• Action item: Work through the material beneath and count the lines that include "migliori"; the answer is that number alone.
----
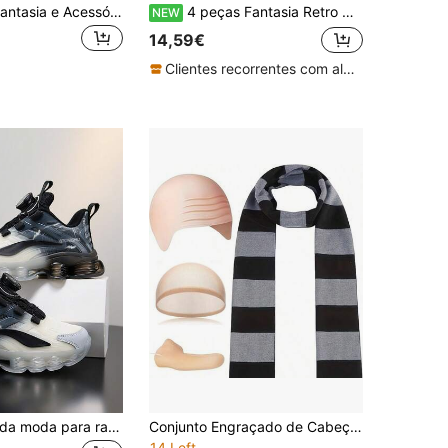
Conjunto de Fantasia e Acessórios "Rock Star" com 1/4/6/5/8 peças, com roupa de bailarino e estrela do rock dos anos 80, chapéu fedora com lantejoulas, luvas, suspensórios, laço e polainas
4 peças Fantasia Retro Disco Party dos Anos 80, Conjunto de Bailarino dos Anos 80 com Chapéu de Lantejoulas, Luvas e Gravata da Moda, Perfeito para Carnaval e Halloween, Festa Retro Disco Hip-Hop Cosplay
NEW
14,59€
Clientes recorrentes com alta taxa de retorno
Ténis chunky da moda para rapazes e raparigas, macios e confortáveis, com fivela rotativa, fáceis de calçar e descalçar, forro confortável, antiderrapantes e resistentes ao desgaste, sapatos desportivos casuais para estudantes de campus
Conjunto Engraçado de Cabeça Careca, Lenço às Riscas Preto e Cinzento, Nariz Falso de Silicone, Touca Careca de Silicone, Conjunto de Cosplay para Homem, Perfeito para Festas e Festivais, Festa
14 Left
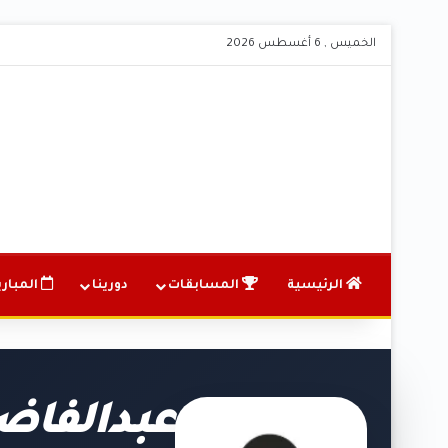
الخميس , 6 أغسطس 2026
الرئيسية
المسابقات
دورينا
المباري
عبدالفاض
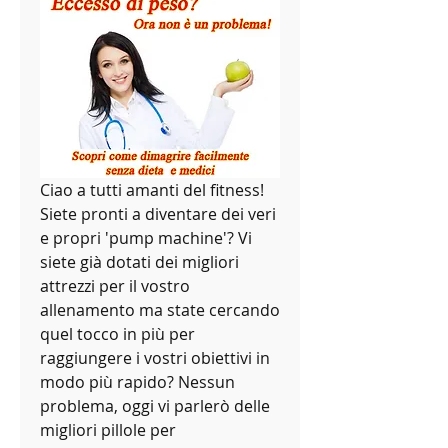
Ciao a tutti amanti del fitness! 
Siete pronti a diventare dei veri 
e propri 'pump machine'? Vi 
siete già dotati dei migliori 
attrezzi per il vostro 
allenamento ma state cercando 
quel tocco in più per 
raggiungere i vostri obiettivi in 
modo più rapido? Nessun 
problema, oggi vi parlerò delle 
migliori pillole per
----
• Output of the task: 2